Un hombre tirado en medio del asfalto intenta incorporarse al descubrir una botella de agua. Apenas puede levantar su cuerpo mientras su mirada se clava en el preciado tesoro. Hace pocos minutos que ha llegado en un cayuco, junto a 44 compañeros, a una playa del sur de Gran Canaria. A su alrededor la imagen es aterradora: la mitad de los viajeros también están echados en posiciones que denotan que están al límite de sus fuerzas tras un penoso viaje de más de 1.000 kilómetros desde las costas africanas.
Han tenido suerte. En los días anteriores, varios cayucos parecidos han naufragado intentando llegar a Europa por la ruta canaria. Nadie sabrá nunca cuántos han desaparecido en las feroces aguas del Atlántico, ese océano que se ha tragado miles de hombres, mujeres y niños desde el 2001. Una gran fosa común, peor que el Mediterráneo y, ahora, la más mortífera del planeta. Según la ONU una de cada 16 personas mueren en el intento.
La ruta canaria se ha reabierto hace unos meses, pero ahora está a pleno rendimiento. Más de 11.000 personas han llegado a las costas canarias este año, la mayoría en los dos últimos meses. Pero no los hemos podido ver, son invisibles. Solo sabemos las cifras, pero no podemos ver a las personas, ya que el Ministerio del Interior prohíbe el acceso necesario a los periodistas y fotoperiodistas a los desembarcos de personas migrantes y refugiadas rescatadas por los incansables trabajadores de los barcos de Salvamento.
En los años anteriores los periodistas podíamos asistir, a pocos metros, a las llegadas en todos los puertos de España. Ahora la Policía Nacional cumple órdenes de impedir, sistemáticamente, el derecho constitucional –artículo 20 de la Constitución Española–, de la libertad de información y del derecho de los ciudadanos a ser informados. Solo podemos ver bultos lejanos en grupo, sin apenas distinguir sus rasgos, ni el estado físico ni el sexo, lo que facilita el discurso del odio y la xenofobia creciente e impide la empatía y el conocimiento.
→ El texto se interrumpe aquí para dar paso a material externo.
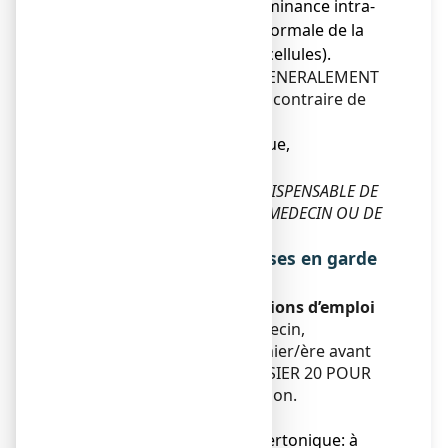
● déshydration à prédominance intra-
cellulaire (diminution anormale de la
quantité d'eau dans les cellules).
Ce médicament NE DOIT GENERALEMENT
PAS ETRE UTILISE, sauf avis contraire de
votre médecin en cas:
● d'insuffisance cardiaque,
● d'œdème pulmonaire.
EN CAS DE DOUTE, IL EST INDISPENSABLE DE
DEMANDER L'AVIS DE VOTRE MEDECIN OU DE
VOTRE PHARMACIEN
Précautions d'emploi ; mises en garde
spéciales
Mises en garde et précautions d’emploi
Adressez-vous à votre médecin,
pharmacien ou votre infirmier/ère avant
d’utiliser MANNITOL LAVOISIER 20 POUR
CENT, solution pour perfusion.
Mises en garde spéciales
●
Cette solution est hypertonique
: à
El Ministerio del Interior, con Grande Marlaska, inició en 2018 una nueva política migratoria: cerrar la ruta del Mediterráneo para reducir las cifras de inmigración irregular, impedir a Salvamento Marítimo rescatar personas en peligro donde antes lo hacían y pagar al Gobierno de Marruecos, junto a la Unión Europea, más de 150 millones de euros para reprimir las salidas de su zona norte. El resultado, totalmente, previsible, es la actual reapertura de la letal ruta canaria.
Si el hombre que mira la botella de agua no hubiera llegado a una playa, nunca hubiera podido fotografiar su mirada y su estado. Y los ciudadanos no podrían ver, sentir y pensar ante lo que están viendo. Lo habrían llevado en un barco de Salvamento al puerto de Arguineguín (Gran Canaria) fuera de los ojos de los ciudadanos y de los fotoperiodistas.
Tampoco podemos entrar en el campo de concentración de migrantes y refugiados creado en el muelle y donde, hasta hace unos días, han llegado a estar más de 1.500 personas hacinadas, durmiendo sobre el asfalto con una manta y 500 de ellos durmiendo al raso, sin la débil protección de una tela de carpa.
Me avisan ahora de un posible nuevo desastre, parece que un cayuco a la deriva puede estar a punto de naufragar, con 100 personas a bordo. Están achicando agua, llevan más de diez días en el mar y con mal tiempo. Intento imaginar sus rostros de miedo, que no podré fotografiar, pero la desazón me invade cuando recuerdo que tampoco podré verlos en el puerto por orden ilegítima de la autoridad.